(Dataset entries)
□ □ □

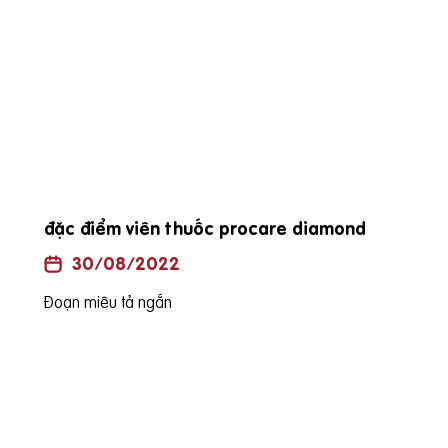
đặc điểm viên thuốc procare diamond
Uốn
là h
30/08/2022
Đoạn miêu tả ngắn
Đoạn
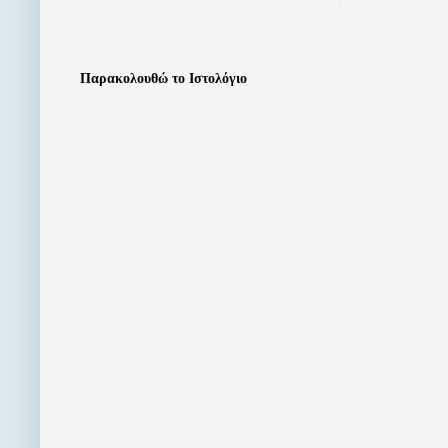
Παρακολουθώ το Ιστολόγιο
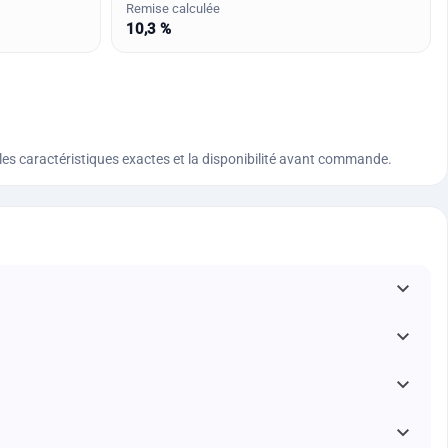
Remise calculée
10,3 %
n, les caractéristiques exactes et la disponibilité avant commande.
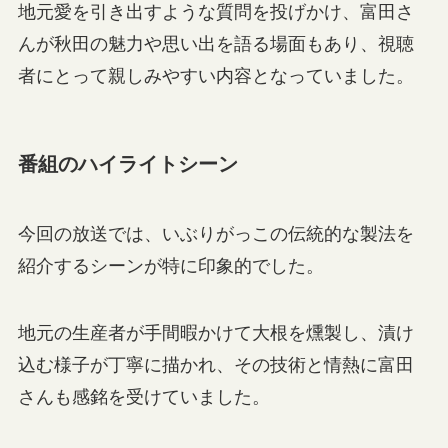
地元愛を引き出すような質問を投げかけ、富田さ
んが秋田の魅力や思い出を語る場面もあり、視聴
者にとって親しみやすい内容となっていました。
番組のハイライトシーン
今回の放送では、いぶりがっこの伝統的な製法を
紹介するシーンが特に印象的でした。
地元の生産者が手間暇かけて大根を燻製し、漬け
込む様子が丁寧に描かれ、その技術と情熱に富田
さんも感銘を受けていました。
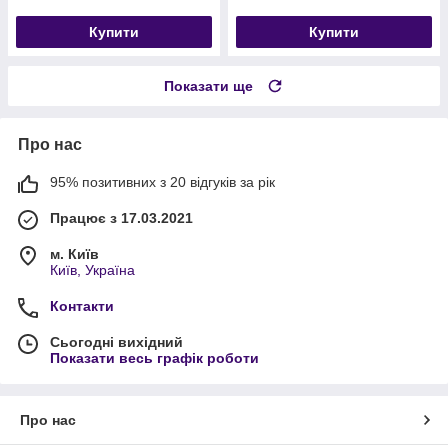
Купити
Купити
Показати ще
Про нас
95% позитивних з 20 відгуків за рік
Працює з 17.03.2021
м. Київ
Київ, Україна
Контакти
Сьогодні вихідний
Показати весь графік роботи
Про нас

□ □ □

[About this exercise] Give the data again exactly as written, with all pictures left out.

[Expected output]
đặc điểm viên thuốc procare diamond
Uốn
là h
30/08/2022
Đoạn miêu tả ngắn
Đoạn
Παρακολουθώ το Ιστολόγιο
Remise calculée
10,3 %
n, les caractéristiques exactes et la disponibilité avant commande.
地元愛を引き出すような質問を投げかけ、富田さ
んが秋田の魅力や思い出を語る場面もあり、視聴
者にとって親しみやすい内容となっていました。
番組のハイライトシーン
今回の放送では、いぶりがっこの伝統的な製法を
紹介するシーンが特に印象的でした。
地元の生産者が手間暇かけて大根を燻製し、漬け
込む様子が丁寧に描かれ、その技術と情熱に富田
さんも感銘を受けていました。
Купити
Купити
Показати ще
Про нас
95% позитивних з 20 відгуків за рік
Працює з 17.03.2021
м. Київ
Київ, Україна
Контакти
Сьогодні вихідний
Показати весь графік роботи
Про нас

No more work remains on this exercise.